Aniboom and Marvel are holding a Motion Comics Competition. The grand prize winner will get $10,000 and have their work posted on marvel.com.

Using provided audio and images of the Hulk, Wolverine, or Nova, contestants assemble seven pages by October 5. If the “Aniboom community” votes your entry one of the top 50, you get a free one-year subscription to the Marvel digital comics site. The rest of the rules are a little hinky — all the dates are listed as “on or around”, and the main page says the grand prize winner will be announced on both November 16 and November 23. Anyway, five finalists will be picked on October 19 (four by “a panel of Marvel judges”, one by the “community”), and they will get $2000 and two weeks to finish their motion comic before the grand prize judging.
There are also one or two wildcard finalists, picked by the judges, “who independently complete their original submission.” So even if you don’t win any money, you can still work for Marvel for free!

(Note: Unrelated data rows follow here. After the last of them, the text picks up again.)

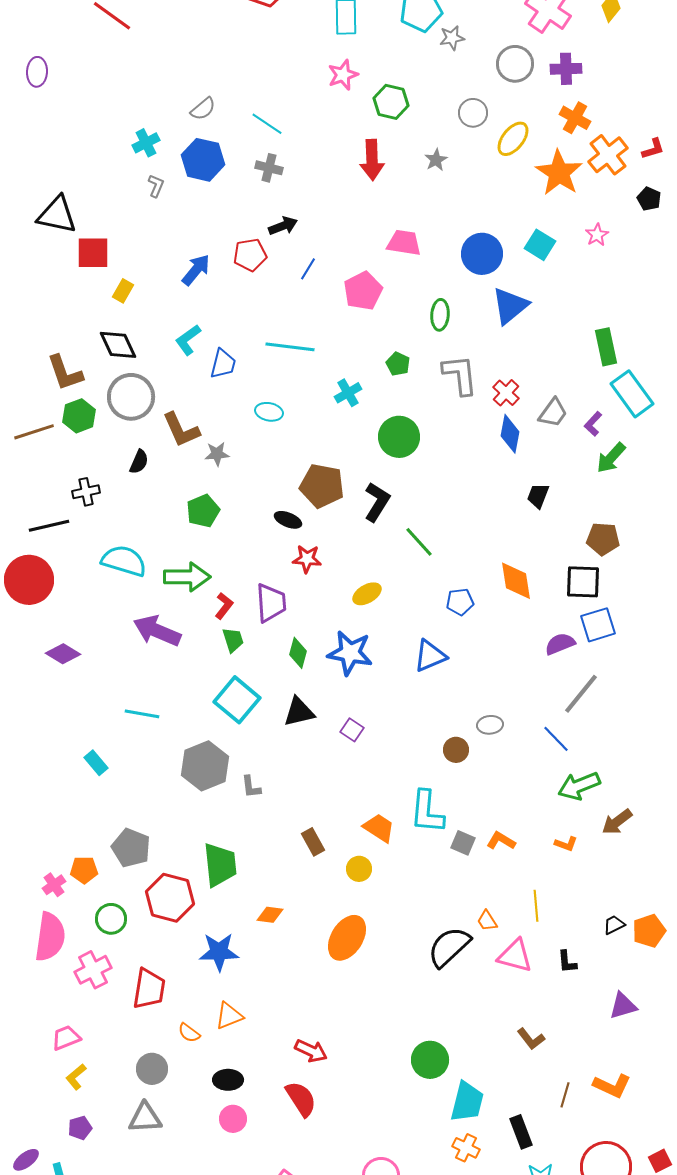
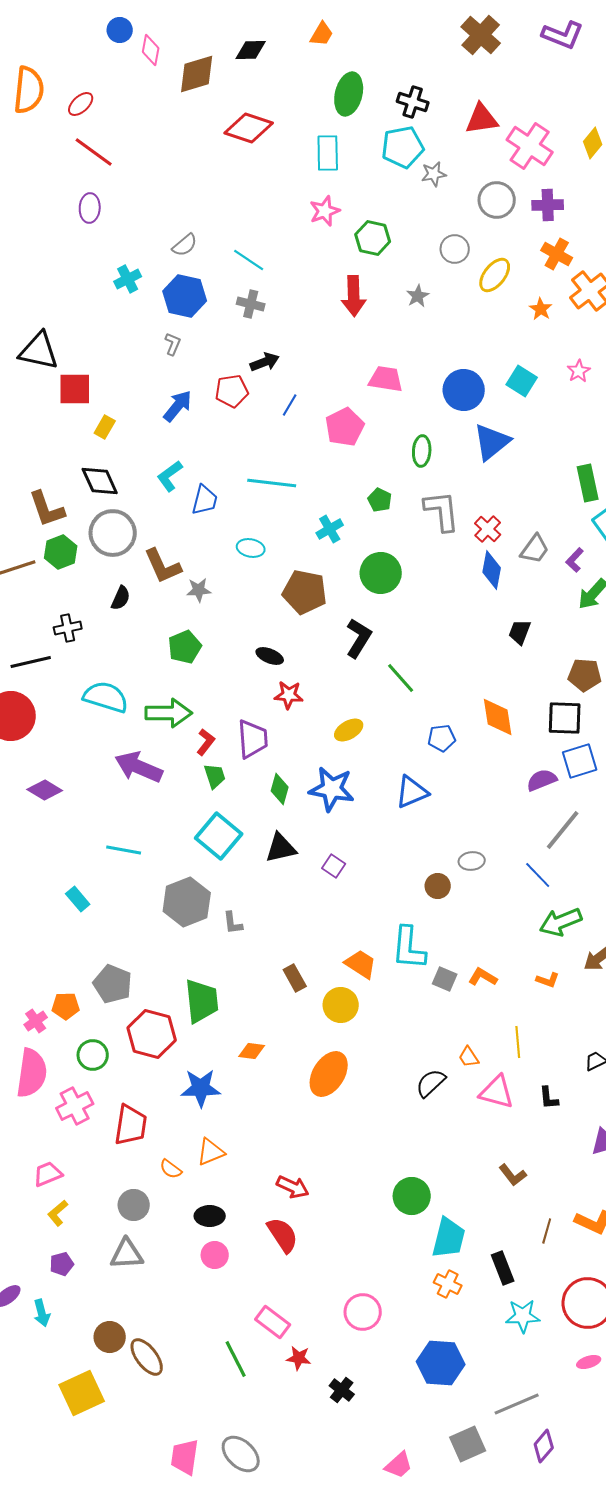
purple ellipse: (37, 72) -> (90, 208), moved
orange star: (559, 173) -> (541, 309), size x0.5
gray L-shape: (156, 186) -> (173, 344), moved
brown pentagon: (322, 486) -> (305, 592), moved
yellow circle: (359, 869) -> (341, 1005), size x1.4
black semicircle: (449, 947) -> (431, 1083), size x0.7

Isn’t that great? In that way, it’s typical of these contests — the company gets a lot for not very much money (in their eyes), one or a handful of lucky fans get a token payment in exchange for losing all rights, and most of the entrants just gave away their work for nothing. But so long as you know what you’re getting into… I’m told digital sharecropping is the way things work online now. And really, what are most people going to do with a partially completed Marvel motion comic anyway?

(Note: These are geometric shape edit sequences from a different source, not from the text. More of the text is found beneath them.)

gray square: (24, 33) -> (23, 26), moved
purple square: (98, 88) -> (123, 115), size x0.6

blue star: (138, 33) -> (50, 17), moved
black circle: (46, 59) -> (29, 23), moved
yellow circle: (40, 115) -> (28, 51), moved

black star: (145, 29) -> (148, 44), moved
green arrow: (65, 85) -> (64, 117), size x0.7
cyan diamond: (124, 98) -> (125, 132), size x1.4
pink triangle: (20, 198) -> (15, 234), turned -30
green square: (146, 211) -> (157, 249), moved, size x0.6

There’s a whole lot of rules, of course, including that you can only use provided content, nothing else (that way, there’s no ownership quibbles); that it’s all property of Marvel Entertainment; and that your entry “may not be used or displayed commercially.” So if you run ads on your blog, don’t post your entry!

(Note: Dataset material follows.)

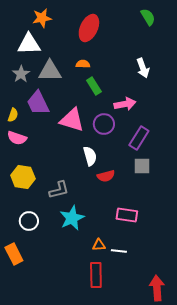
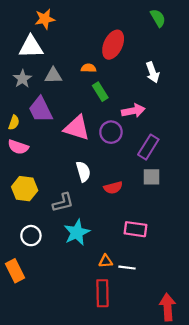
red ellipse: (89, 28) -> (113, 45), moved
gray triangle: (50, 71) -> (53, 76), size x0.7
white semicircle: (90, 156) -> (83, 172), moved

You also can’t mention any other properties or movies or actual people or be derogatory about the companies or characters or just about anyone or be “sexually explicit, obscene, pornographic, gratuitously violent, self-mutilating, discriminatory, illegal, offensive, threatening, profane, or harassing”. Whew! Those Must Nots just gave me a ton of ideas. I do like this FAQ entry, at the very end:
Do I need special software…?
No. We’re looking to see how you imagine bringing a comic book to life, so it’s up to you to figure out how you’ll do so. Whether you use free software or custom software, take stop motion images of the pages, or just cut out the characters and mount them on popsicle sticks, the choice is up to you!
I want to see Marvel popsicle comics!